Fourth, for inclusive sustainable development and shared prosperity, one needs to go beyond caste, creed, and religion and become impartial and visionary. Good politics needs good vision, and good vision is imperative in bad times. Otherwise, India might have to embrace apocalypse now — due to threat of pandemic Corona as well as the death of despair from the unholy muddle of infighting, which is a disaster for reviving the Indian economy on a tailspin. For that, any kind of politics — left or right — should be set aside. We need to be neutral, objective, and honest without being myopic.
Fifth, it should not be abrupt without prior analysis of support plans. At this juncture, many have lost optimism as conflicts, terrorism, environmental damage, economic inequality, and rise of populism or shallow nationalism, etc. wield bad sceptre over the world, and now the deadly virus is taking a heavy toll of lives.
The government should give due emphasis to creating supportive health-care plans and infrastructure for well-conceived changes in society with human dignity, fairness, sustainability, and non-violence. When the informal sector’s share is so high and most of the people are migrating from rural to urban for daily wages, or even long-term livelihood, the impact of mitigation efforts is highly debatable. The government needs to strike a balance between the trade-offs between collateral damage of lockdown, containment, and the economic fallout without socio-economic disasters.

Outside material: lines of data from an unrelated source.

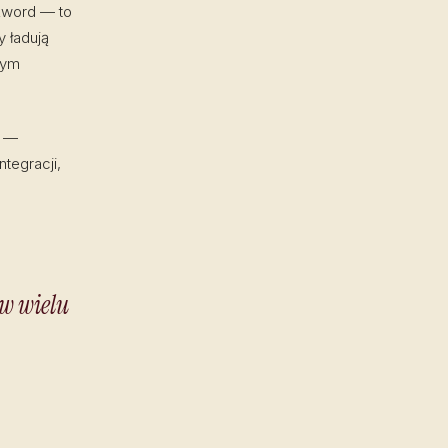
zword — to
y ładują
zym
y —
tegracji,
 w wielu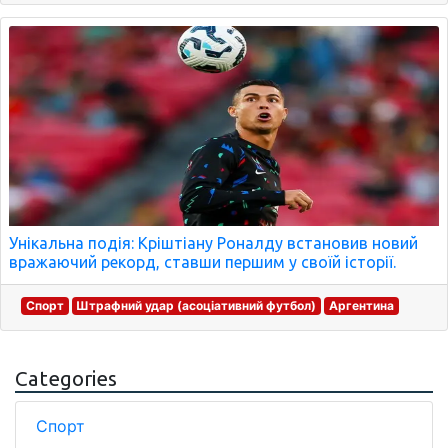
Унікальна подія: Кріштіану Роналду встановив новий
вражаючий рекорд, ставши першим у своїй історії.
Спорт
Штрафний удар (асоціативний футбол)
Аргентина
Categories
Спорт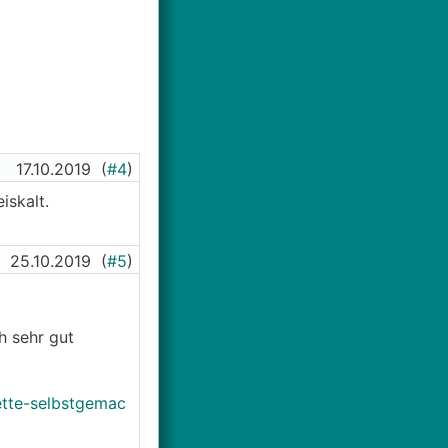
17.10.2019
(
#4
)
iskalt.
25.10.2019
(
#5
)
h sehr gut
ette-selbstgemac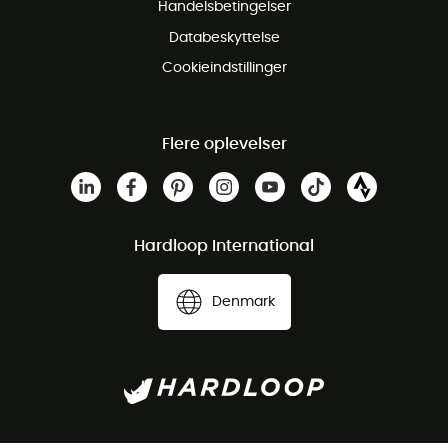
Handelsbetingelser
Databeskyttelse
Cookieindstillinger
Flere oplevelser
Hardloop International
Denmark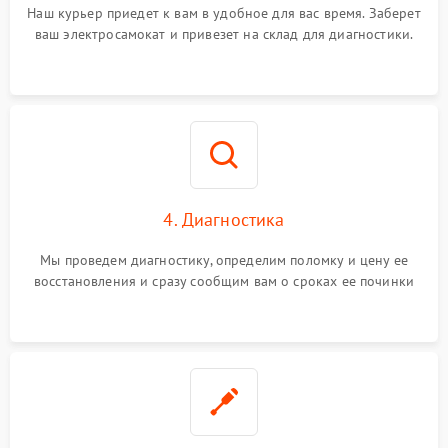
Наш курьер приедет к вам в удобное для вас время. Заберет
ваш электросамокат и привезет на склад для диагностики.
4. Диагностика
Мы проведем диагностику, определим поломку и цену ее
восстановления и сразу сообщим вам о сроках ее починки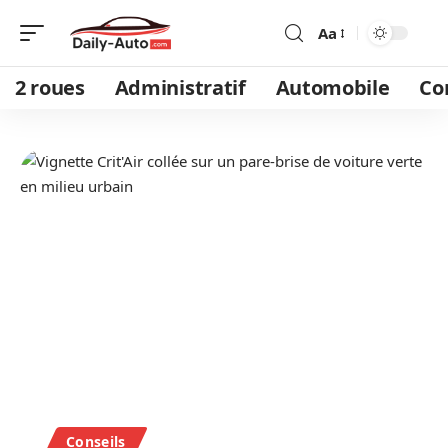
Aa
2 roues
Administratif
Automobile
Co
Conseils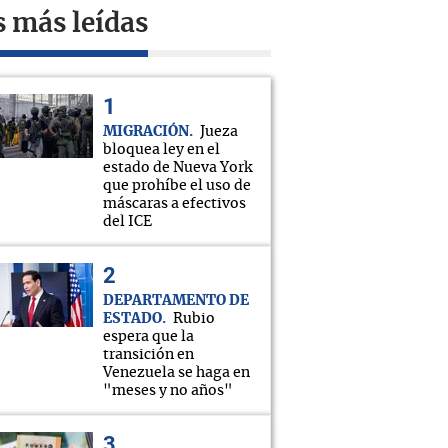
s más leídas
MIGRACIÓN
Jueza
bloquea ley en el
estado de Nueva York
que prohíbe el uso de
máscaras a efectivos
del ICE
DEPARTAMENTO DE
ESTADO
Rubio
espera que la
transición en
Venezuela se haga en
"meses y no años"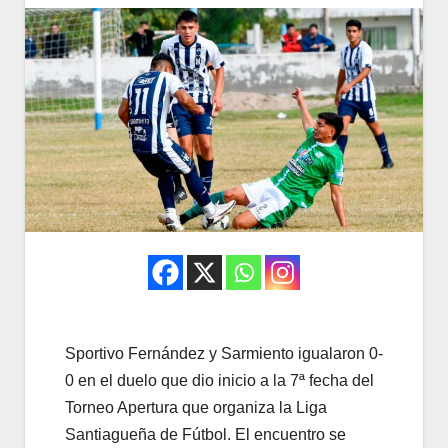
Sportivo Fernández y Sarmiento igualaron 0-
0 en el duelo que dio inicio a la 7ª fecha del
Torneo Apertura que organiza la Liga
Santiagueña de Fútbol. El encuentro se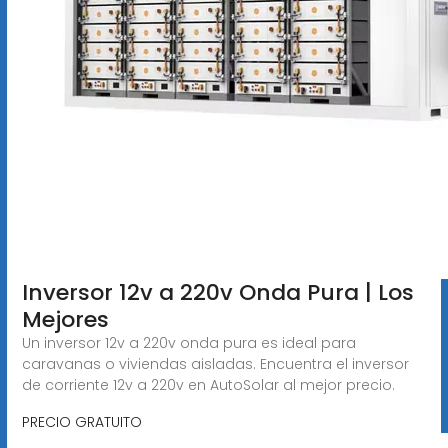
Inversor 12v a 220v Onda Pura | Los
Mejores
Un inversor 12v a 220v onda pura es ideal para
caravanas o viviendas aisladas. Encuentra el inversor
de corriente 12v a 220v en AutoSolar al mejor precio.
PRECIO GRATUITO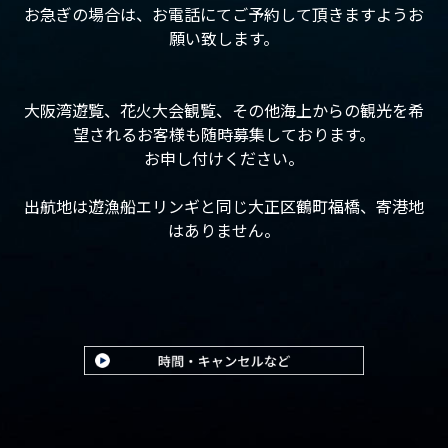
お急ぎの場合は、お電話にてご予約して頂きますようお
願い致します。
大阪湾遊覧、花火大会観覧、その他海上からの観光を希
望されるお客様も随時募集しております。
お申し付けください。
出航地は遊漁船エリンギと同じ大正区鶴町福橋、寄港地
はありません。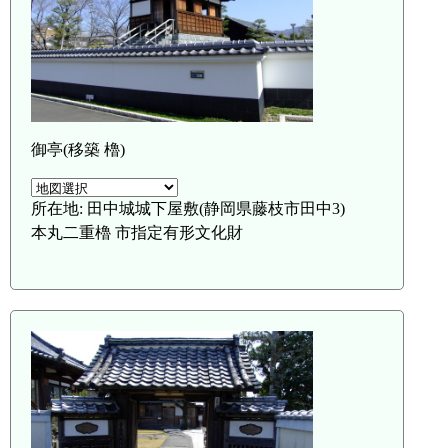
御亭(移築 櫓)
所在地: 田中城城下屋敷(静岡県藤枝市田中3)
本丸二重櫓 市指定有形文化財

Sixth, in order to make it a success, it needs cooperation from both sides -- the citizens, and those in charge of ensuring their better protection via healthcare infrastructure development -- so that the economic losses incurred during 21 days' lockdown is minimized by supporting the underprivileged, wage earners, and the poor who dies many deaths every day thanks to their hand-to-mouth existence. The government should use this time-period to boost economic support for the vulnerable, initiate a new form of Private-Public-Partnerships for provision of safety protocol, health care facilities, equipment, and stimulating the economy with proper support via elasticity in policy-making by balancing epidemiological and economic trade-off.
Preparing the ground during this 21-day lockdown to achieve low fatality via command and control is effective only if this disease control results in a resurgence of economic activities with cluster control, testing, surveillance system using artificial intelligence, drones, to process granular geo-coded data for spatial infection tracking. All these will enable us to get causal inference via impact evaluation and help us revamp the healthcare system along with the economy where the loss of workforce will severely jolt the human capital.
The stimulus package will work in the very short run because this crisis will disrupt the supply side also due to the implosion in the world economy. Hence, measures chalked out above are necessary as a supply-side shock cannot be fully handled via a demand-management policy in the end. We need a mixture of policies without any straitjacket.
This kind of approach is quintessential not only for now, but also to establish the Indian economy on a high trajectory in future, and making her a strong nation. This is for our ‘own’ national interest. Just as we need to stick together despite being quarantined to inhibit the spread of COVID-19, the same way we need to stand ‘united’ when the evils of separatism divide us apart. Like ‘Aladdin’ who rubbed the ‘Genie’ out of the bottle to roll the carpet, how the ritualistic ‘9’-magic lamp could ignite hopes remains to be seen.
(Gouranga Das is a Professor of Economics at Hanyang University, Seoul, South Korea.)